• **Instructions for the task**: These records contain pictures, which must be left out; copy exactly the lines from the one with "Mis Favoritos de Amazon" up to and including the one with "Die Zuordnung von geeigneten Mitarbeitern zu".

• **Source records**:
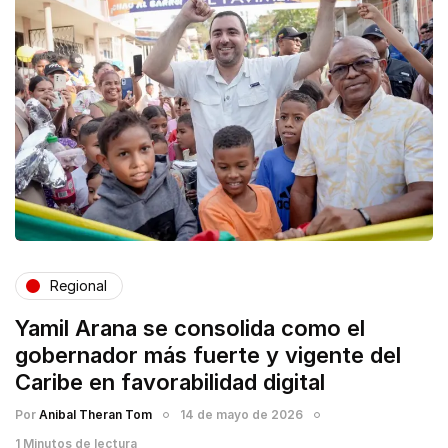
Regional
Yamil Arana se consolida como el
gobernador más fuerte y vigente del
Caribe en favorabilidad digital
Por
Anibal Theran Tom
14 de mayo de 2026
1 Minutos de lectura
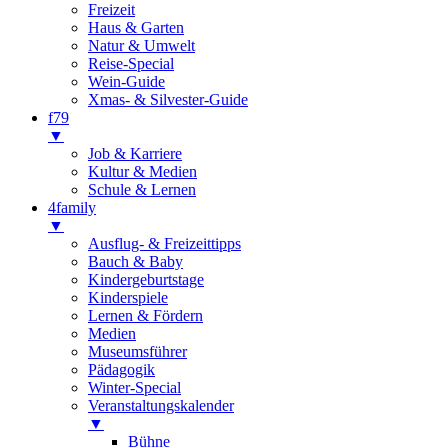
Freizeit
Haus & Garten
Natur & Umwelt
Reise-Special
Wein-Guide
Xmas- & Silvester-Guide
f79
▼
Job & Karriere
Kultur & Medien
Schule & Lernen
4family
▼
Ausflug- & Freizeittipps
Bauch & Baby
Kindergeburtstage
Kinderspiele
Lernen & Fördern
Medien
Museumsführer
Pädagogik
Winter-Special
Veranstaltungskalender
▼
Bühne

==

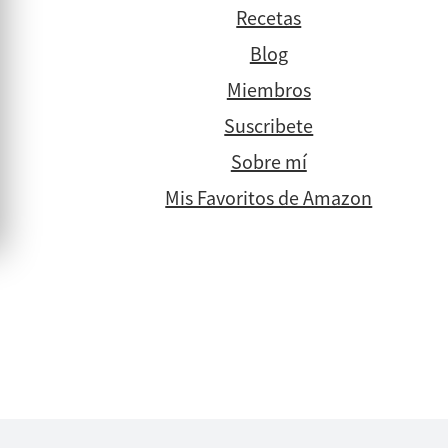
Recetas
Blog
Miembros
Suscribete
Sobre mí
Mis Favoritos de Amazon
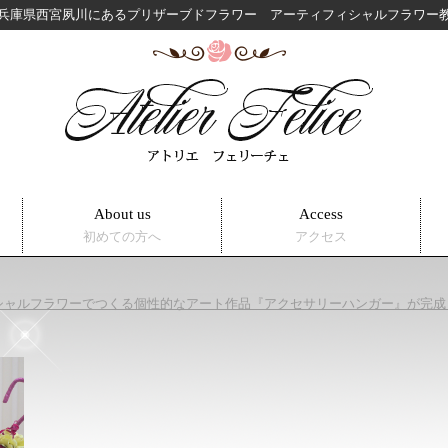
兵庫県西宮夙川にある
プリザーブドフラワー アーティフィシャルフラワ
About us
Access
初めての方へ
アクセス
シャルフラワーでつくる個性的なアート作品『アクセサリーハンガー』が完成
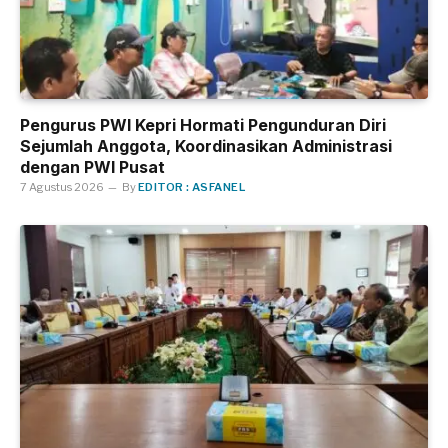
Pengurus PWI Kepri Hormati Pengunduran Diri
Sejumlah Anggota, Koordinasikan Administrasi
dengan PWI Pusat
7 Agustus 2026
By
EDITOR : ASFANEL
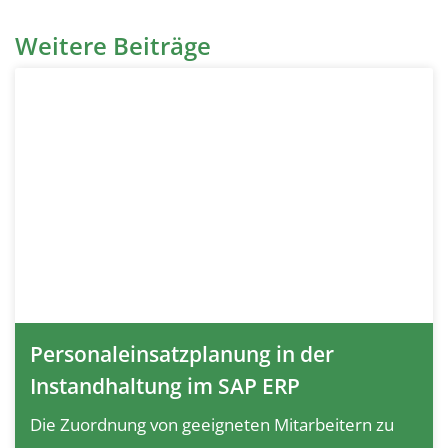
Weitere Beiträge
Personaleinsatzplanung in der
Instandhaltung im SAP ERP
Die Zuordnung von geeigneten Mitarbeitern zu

• **Answer to this exercise**:
Mis Favoritos de Amazon
兵庫県西宮夙川にある
プリザーブドフラワー アーティフィシャルフラワ
About us
Access
初めての方へ
アクセス
シャルフラワーでつくる個性的なアート作品『アクセサリーハンガー』が完成
Pengurus PWI Kepri Hormati Pengunduran Diri
Sejumlah Anggota, Koordinasikan Administrasi
dengan PWI Pusat
7 Agustus 2026
By
EDITOR : ASFANEL
Weitere Beiträge
Personaleinsatzplanung in der
Instandhaltung im SAP ERP
Die Zuordnung von geeigneten Mitarbeitern zu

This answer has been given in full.